FIG. 15 is a block diagram showing a second section of the video decompression system embodying the current invention. In this section, each completed block 74 of quantized frequency coefficients is dequantized with a dequantizer 75, making reference to a quantization table 76, into blocks of dequantized frequency coefficients 77. In block
78, a three-dimensional inverse frequency transform is performed on each block of frequency coefficients 77, returning eight by eight by eight uncompressed block of video data 78a. These blocks of data 78a are then cached within ajitter buffer 79. The contents of the jitter buffer 79 are fed, in an alternating manner, into the two sides of a two-port buffer 80 having a pair of buffer segments 80a. Each buffer segment 80a of the two-port
buffer 80 holds data representing eight video frames.
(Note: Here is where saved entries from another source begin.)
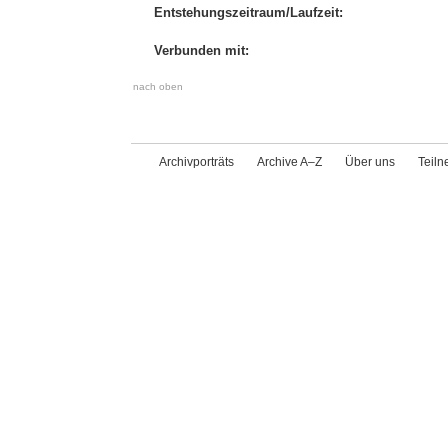
Entstehungszeitraum/Laufzeit:
Verbunden mit:
nach oben
Archivporträts
Archive A–Z
Über uns
Teil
Switches 81 clock data into and out of the buffers within two-port buffer 80 every eight frame times. As a block of frames is assembled into one side of the two-port buffer 80, data is driven from the other side into a digital to analog converter 82, in which the digital data is converted to an analog signal driving the analog video device 83, with one reconstructed frame of data being driven into the analog video device 83 upon receipt of each vertical blank interrupt therefrom
The present invention has an advantage over the conventional method, described in reference to FIGS. 1 and 2, of not requiring searches, and of consequently being relatively fast and efficient. The conventional method has to look from one frame to another for best matches. The present invention also has an advantage of better reducing temporal redundancy than the convention method, so that better compression ratios can be achieved. The present invention also has an advantage of having a simpler algorithm, so that it can be more easily implemented. The symbol connection encoding scheme and encoding tables as specific to each band of frequencies to be encoded, allowing greater compression rations than those achieved by fixed encoding schemes. Furthermore, the algorithm of the present invention is symmetric, so that it is particularly suitable for realtime two-way communication, and the encoding scheme of the algorithm is insensitive to transmission noise. While the invention has been described in its preferred form or embodiment with some degree of particularity, it is understood that this description has been given only by way of example and that numerous changes in the details of construction, fabrication, and use, including the combination and arrangement of parts and method steps, may be made without departing from the spirit and scope of the invention. For example, other quantization methods and other entropy encoding methods may be used within the present invention.